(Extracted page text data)

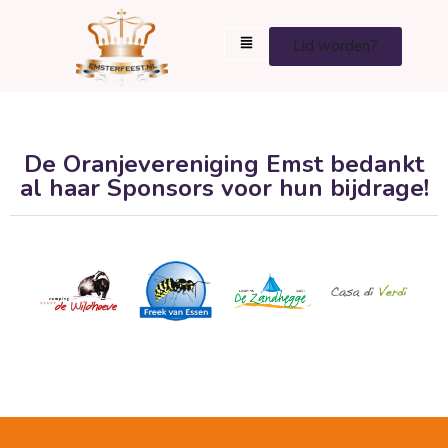
Lid worden?
De Oranjevereniging Emst bedankt
al haar Sponsors voor hun bijdrage!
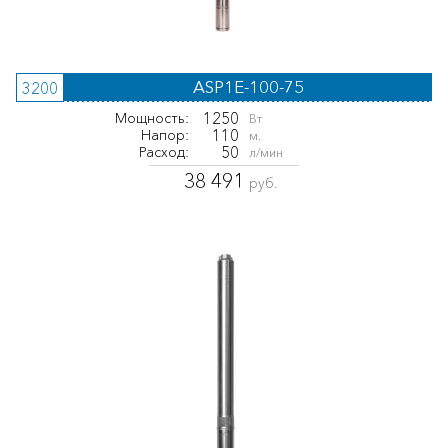
ASP1E-100-75
3200
1250
Мощность:
Вт
110
Напор:
м.
50
Расход:
л/мин
38 491
руб.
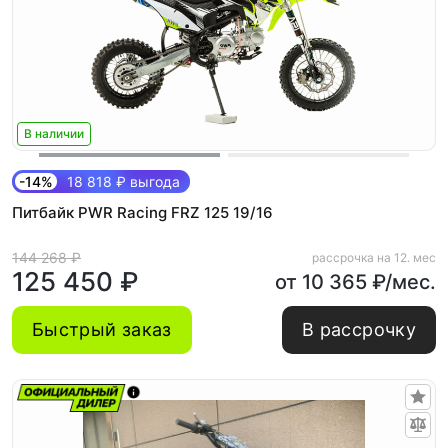
В наличии
-14%
18 818 ₽ выгода
Питбайк PWR Racing FRZ 125 19/16
144 268 ₽
рассрочка на 12. мес
125 450 ₽
от 10 365 ₽/мес.
Быстрый заказ
В рассрочку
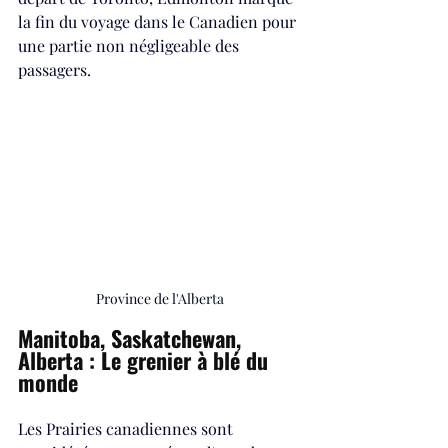
la fin du voyage dans le Canadien pour 
une partie non négligeable des 
passagers.
Province de l'Alberta
Manitoba, Saskatchewan, 
Alberta : Le grenier à blé du 
monde
Les Prairies canadiennes sont 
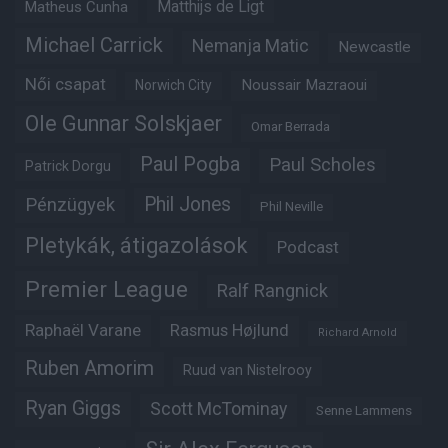
Matheus Cunha
Matthijs de Ligt
Michael Carrick
Nemanja Matic
Newcastle
Női csapat
Noussair Mazraoui
Norwich City
Ole Gunnar Solskjaer
Omar Berrada
Paul Pogba
Paul Scholes
Patrick Dorgu
Phil Jones
Pénzügyek
Phil Neville
Pletykák, átigazolások
Podcast
Premier League
Ralf Rangnick
Raphaël Varane
Rasmus Højlund
Richard Arnold
Ruben Amorim
Ruud van Nistelrooy
Ryan Giggs
Scott McTominay
Senne Lammens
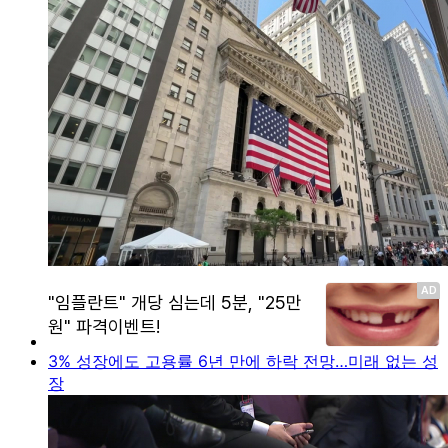
3% 성장에도 고용률 6년 만에 하락 전망…미래 없는 성
장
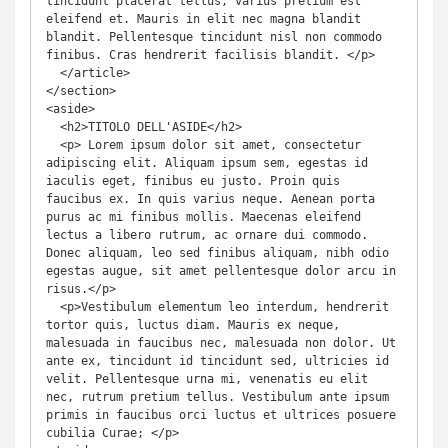
tincidunt placerat tellus, varius pretium est 
eleifend et. Mauris in elit nec magna blandit 
blandit. Pellentesque tincidunt nisl non commodo 
finibus. Cras hendrerit facilisis blandit. </p>

  </article>

</section>

<aside>

  <h2>TITOLO DELL'ASIDE</h2>

  <p> Lorem ipsum dolor sit amet, consectetur 
adipiscing elit. Aliquam ipsum sem, egestas id 
iaculis eget, finibus eu justo. Proin quis 
faucibus ex. In quis varius neque. Aenean porta 
purus ac mi finibus mollis. Maecenas eleifend 
lectus a libero rutrum, ac ornare dui commodo. 
Donec aliquam, leo sed finibus aliquam, nibh odio 
egestas augue, sit amet pellentesque dolor arcu in 
risus.</p>

  <p>Vestibulum elementum leo interdum, hendrerit 
tortor quis, luctus diam. Mauris ex neque, 
malesuada in faucibus nec, malesuada non dolor. Ut 
ante ex, tincidunt id tincidunt sed, ultricies id 
velit. Pellentesque urna mi, venenatis eu elit 
nec, rutrum pretium tellus. Vestibulum ante ipsum 
primis in faucibus orci luctus et ultrices posuere 
cubilia Curae; </p>
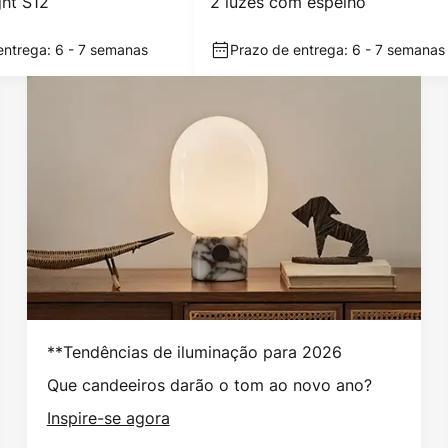
ght S12
2 luzes com espelho
entrega: 6 - 7 semanas
Prazo de entrega: 6 - 7 semanas
**Tendências de iluminação para 2026
Que candeeiros darão o tom ao novo ano?
Inspire-se agora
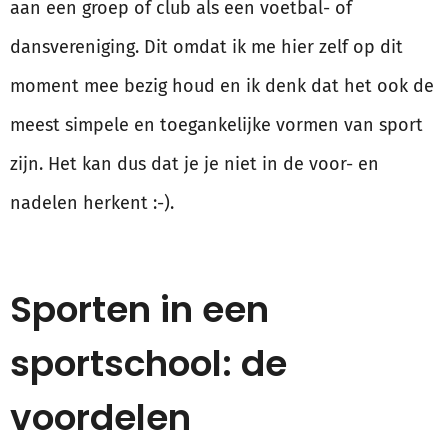
aan een groep of club als een voetbal- of
dansvereniging. Dit omdat ik me hier zelf op dit
moment mee bezig houd en ik denk dat het ook de
meest simpele en toegankelijke vormen van sport
zijn. Het kan dus dat je je niet in de voor- en
nadelen herkent :-).
Sporten in een
sportschool: de
voordelen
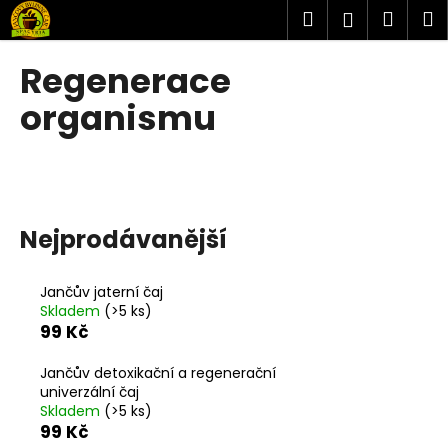
K
Přejít
Hledat
Náku
M
Přihlášen
na
o
obsah
Zpět
Zpět
košík
š
Regenerace
í
C
organismu
k
o
p
o
t
ř
Nejprodávanější
e
b
Jančův jaterní čaj
u
Skladem
(>5 ks)
99 Kč
j
e
Jančův detoxikační a regenerační
t
univerzální čaj
Skladem
(>5 ks)
e
99 Kč
n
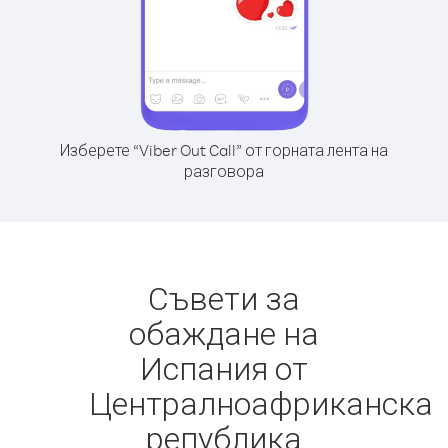
Изберете “Viber Out Call” от горната лента на
разговора
Съвети за
обаждане на
Испания от
Централноафриканска
република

* **Activity**: In the records above, some lines may contain the word "finibus"; copy every one of them.

* **Result of this exercise**:
finibus. Cras hendrerit facilisis blandit. </p>
iaculis eget, finibus eu justo. Proin quis 
purus ac mi finibus mollis. Maecenas eleifend 
Donec aliquam, leo sed finibus aliquam, nibh odio 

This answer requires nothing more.